Could it be that the transcriber is making a point of correcting Bush, particularly in a speech about education? (During the speech Bush made one of his usual self-effacing remarks about his own disfluencies: "I can remember [Laura] reading to our little girls all the time. Occasionally, I did, too, but stumbled over a few of the words and might have confused them.") One blogger seemed to think so, commenting, "Hell, even the transcript guy is marking Bush down."

But President Bush isn't the only one who gets [sic]ed by the White House transcription team. For the month of December, I found two [sic]s for Vice President Cheney and three for Scott McClellan:

Cheney, 12/6/05: One unit of the 40 (sic) I.D., the "Fighting 69th" from New York City, showed its toughness in confronting insurgents around Baghdad.

Cheney, 12/20/05: I don't believe for a minute that the vast majority of Americans are prepared to accept defeat, to retreat in the face of terror, to turn over Iran (sic) or Afghanistan to the likes of Osama bin Laden.
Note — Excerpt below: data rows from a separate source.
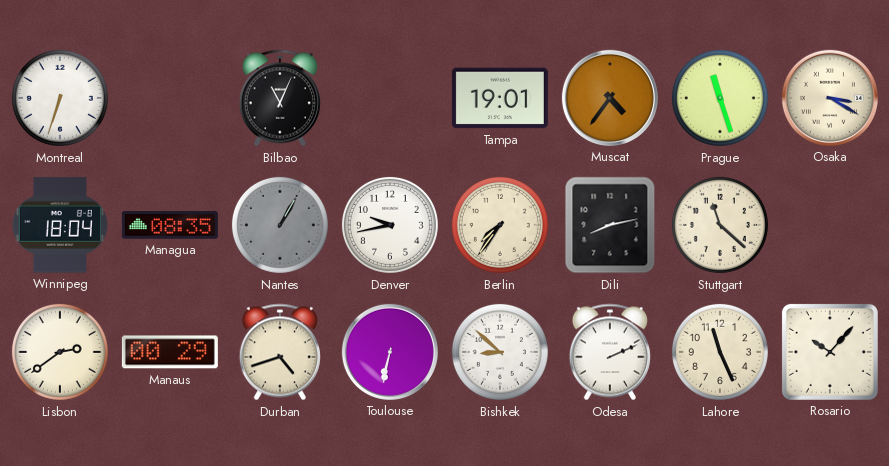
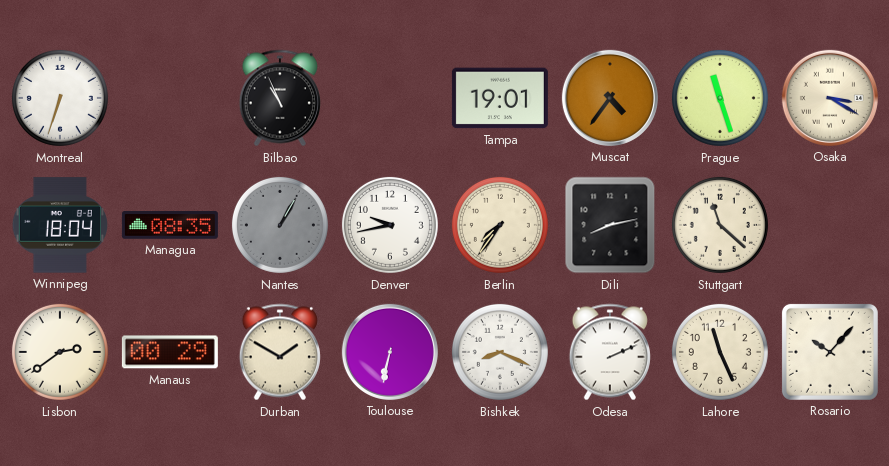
Bilbao: 11:04 -> 10:56
Durban: 4:42 -> 1:50
Bishkek: 8:52 -> 8:19
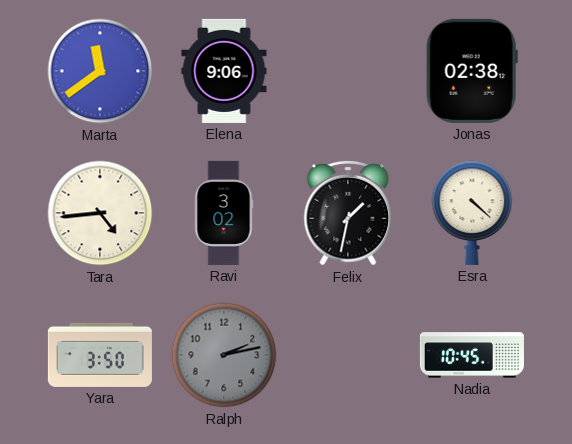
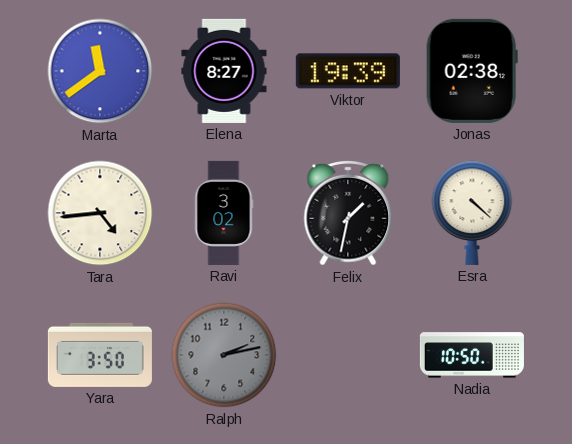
Elena: 9:06 -> 8:27
Viktor: none -> 19:39
Nadia: 10:45 -> 10:50
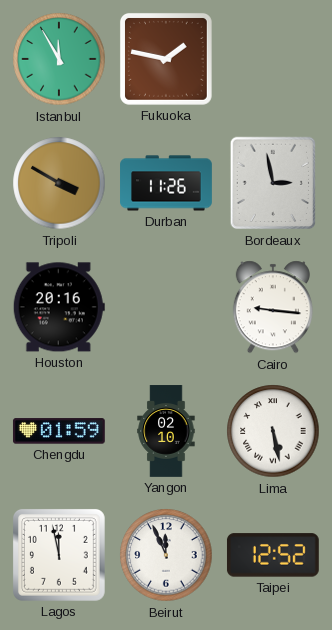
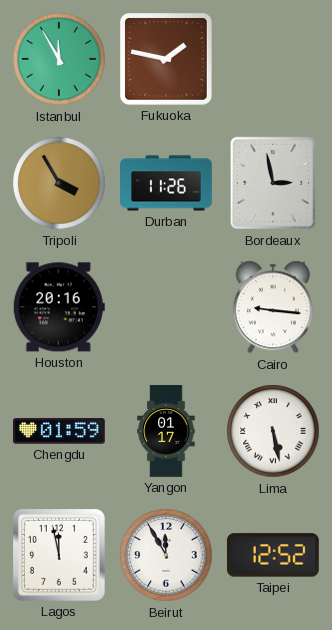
Tripoli: 3:50 -> 3:55
Yangon: 02:10 -> 01:17
Beirut: 11:56 -> 11:55
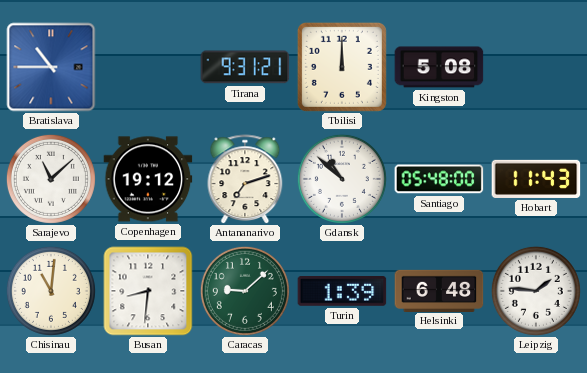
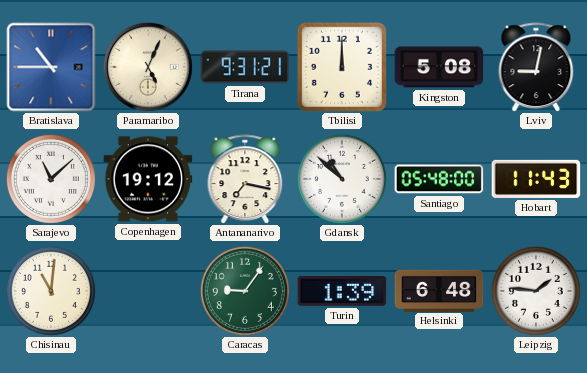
Paramaribo: none -> 5:04
Lviv: none -> 9:02
Antananarivo: 7:12 -> 7:17
Busan: 8:31 -> none
Caracas: 9:08 -> 9:06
McClellan, 12/12/05: And it's important that all of us, not only in the coalition, but the entire international community and the Arab world, stand behind the Iraqi people during this time of transition to a peaceful and democratic future, because the Iraqi people have shown through their courage and determination that they want a freedom of future [sic].

McClellan, 12/14/05: Then the members were able to hear from Ambassador Khalilzad, who was on with General Casey from Baghdad, video conference. And General Khalilzad [sic] gave an update on the elections and talked about how there are more than 300 political parties that are participating in the elections.
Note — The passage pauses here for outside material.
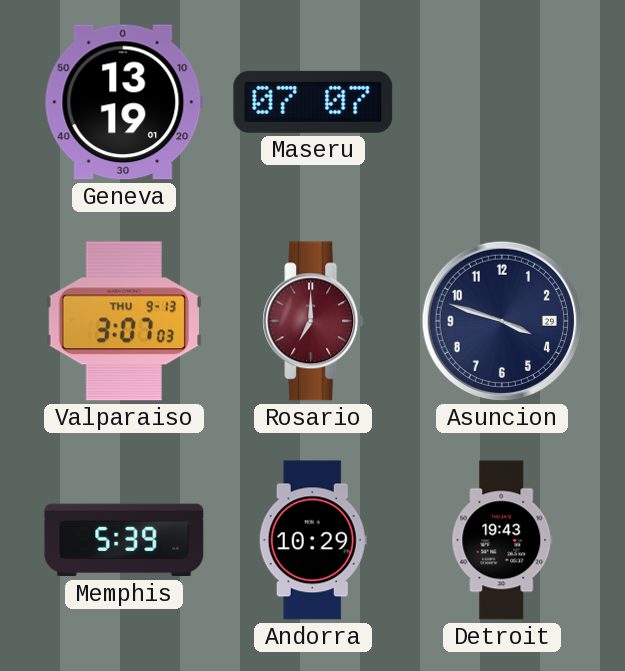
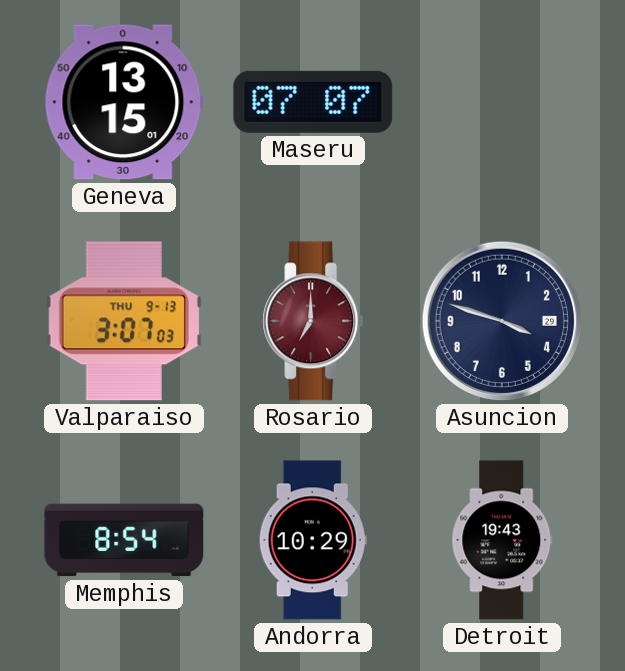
Geneva: 13:19 -> 13:15
Memphis: 5:39 -> 8:54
McClellan, 12/16/05:  I think these are difficult issues that you have to address in a post-September 11th world. Some people go back to a post-9/11 [sic] mind-set now that we're four years after the attacks of September 11th.

Most of these misspeaks appear to be factual errors (besides McClellan's odd invocation of "a freedom of future") and thus are obvious candidates for [sic]ing. By contrast, Bush gets [sic]ed not just on errors of fact but also on seemingly minor grammatical lapses. All in all, the transcribers at the White House seem at pains to demonstrate that they are not, in fact, sanitizing any potential embarrassments in the public comments of Bush and other officials. This is good to know, especially for those of us in the reality-based community.

[Update #1: The author of the blog Whatever It Is, I'm Against It (noted above) writes in with more on White House [sic]ing:

I've been sporadically noting the whitehouse.gov [sic] phenomenon, which I personally attribute to the very understandable annoyance of someone assigned to transcribe the speeches of George W. Bush. They're payback sics. More:

"Our journey from national independence to equal injustice [sic] included the enslavement of millions, and a four-year civil war." (blog link)

"armies of compassions [sic]" & inspectors generals [sic] (blog link)

"An Iraqi battalion has consumed [sic] control of the former American military base" (blog link)

I'm not so sure I buy that these are "payback sics" from a resentful transcriber, but I guess you never know.]

[Update #2: Jacob Weisberg finally got around to the "underseas" Bushism, more than a week late.]